Мэтт подумал: идеальный кабинетный мыслитель мог сложить воедино эти четыре фрагмента в то самое пасхальное воскресенье. Имя Вулфа Харригана неизбежно отослало бы его к щедрой Элен и красноречивому Р. Джозефу, а тема книги указала бы на Агасфера. Но даже Майкрофт Холмс, сидя в спокойных недрах клуба “Диоген”, не сумел бы связать первые четыре заметки с пятой:

Труп опознан

Изуродованный труп, обнаруженный в прошлую среду на путях вблизи Юнион-депо, опознан сегодня. Выяснилось, что это Дж. Дж. Мэдисон, 51 год, бывший таксидермист, проживавший по адресу Пальмеро-драйв, 2234. Личность погибшего была установлена усилиями детектива лейтенанта Теренса Маршалла, который заметил серийный номер на сломанных очках, найденных рядом с трупом.

Следствие, приостановленное в ожидании опознания, будет продолжено завтра.

Ловко, отметил Мэтт. Но теперь, разумеется, он ничего другого от Маршалла и не ожидал. Он задумался, чем именно закончилось расследование и что сказал бы бывший таксидермист, если бы узнал, что его, пусть косвенным образом, вовлекли в так называемое “дело об астральном теле”.

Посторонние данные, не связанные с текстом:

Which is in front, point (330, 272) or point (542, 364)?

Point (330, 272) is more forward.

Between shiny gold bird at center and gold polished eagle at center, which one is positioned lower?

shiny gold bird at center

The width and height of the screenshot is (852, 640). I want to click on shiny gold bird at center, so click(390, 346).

Следующей заметке гипотетический Майкрофт наверняка нашел бы применение:

Присяжные разошлись ВО МНЕНИЯХ

Герман Зюсмауль, больше известный как Свами Махопадхайя Вирасенанда, может вновь приступить к своим занятиям – вчера судья Уоррен Хилл распустил присяжных, которые не смогли вынести единогласный вердикт по делу о приобретении денег незаконными путями.

Зюсмауль получил прозвище Ясновидец от местного репортера, когда был призван к суду за то, что читал будущее одиноких женщин в лужицах разноцветных чернил. Поговаривали, что цвет варьируется в зависимости от уплаченной суммы.

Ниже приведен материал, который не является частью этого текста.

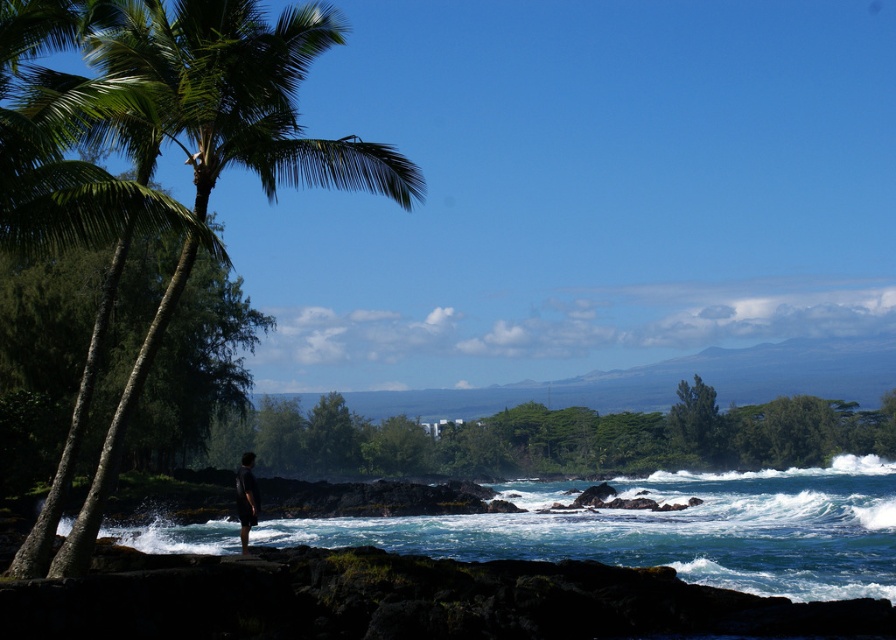 You are a hiker who wants to take a photo of the dark gray shorts at center while standing near the green leafy palm tree at left. Since you need to frame both objects in your camera, will the palm tree block the view of the shorts?

The green leafy palm tree at left is taller than dark gray shorts at center, so the palm tree might block the view of the shorts depending on the angle and distance. To frame both, you might need to position yourself where the palm tree is partially visible in the background while the shorts are in the foreground, ensuring they are not obscured.

You are standing at the edge of the rocky shore looking out at the ocean. There are two points marked in the scene. Which point, point (179, 138) or point (253, 492), is closer to you?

В кулуарах суда утверждали, что за обвинительный приговор высказались 11 из 12 присяжных.

Последняя заметка, разумеется, не имела прямой связи с человеком в желтом одеянии, не считая того, что с нее началось участие самого Мэтта в этом деле Она начиналась просто:

Двадцать два автора ИСКЛЮЧЕНЫ ИЗ ПРОГРАММЫ ПОМОЩИ ПИСАТЕЛЯМ

Вчера администрация УОР[2] объявила, что в результате вынужденного урезания расходов, а также ряда трудностей при сохранении необходимого местного спонсорства двадцать два участника Программы помощи писателям будут сокращены в конце текущего месяца.

Именно эту заметку Мэтт внимательно прочел в то пасхальное воскресенье.

В понедельник (когда освящали мемориальную часовню имени Харригана, подаренную сестрам ордена Марфы из Вифании) он узнал, что информация попала в печать преждевременно. Розовые листки[3] еще не раздавали – и даже не собирались до конца недели объявлять, кто именно их получит. Идея, видимо, заключалась в том, что человек, знающий о грядущем увольнении, будет работать спустя рукава. Такого рода штуки обычно придумывает какой-нибудь ясноглазый маньяк повышения продуктивности, совершенно не подумав, какое впечатление это произведет на всех сотрудников, понятия не имеющих, кто падет жертвой.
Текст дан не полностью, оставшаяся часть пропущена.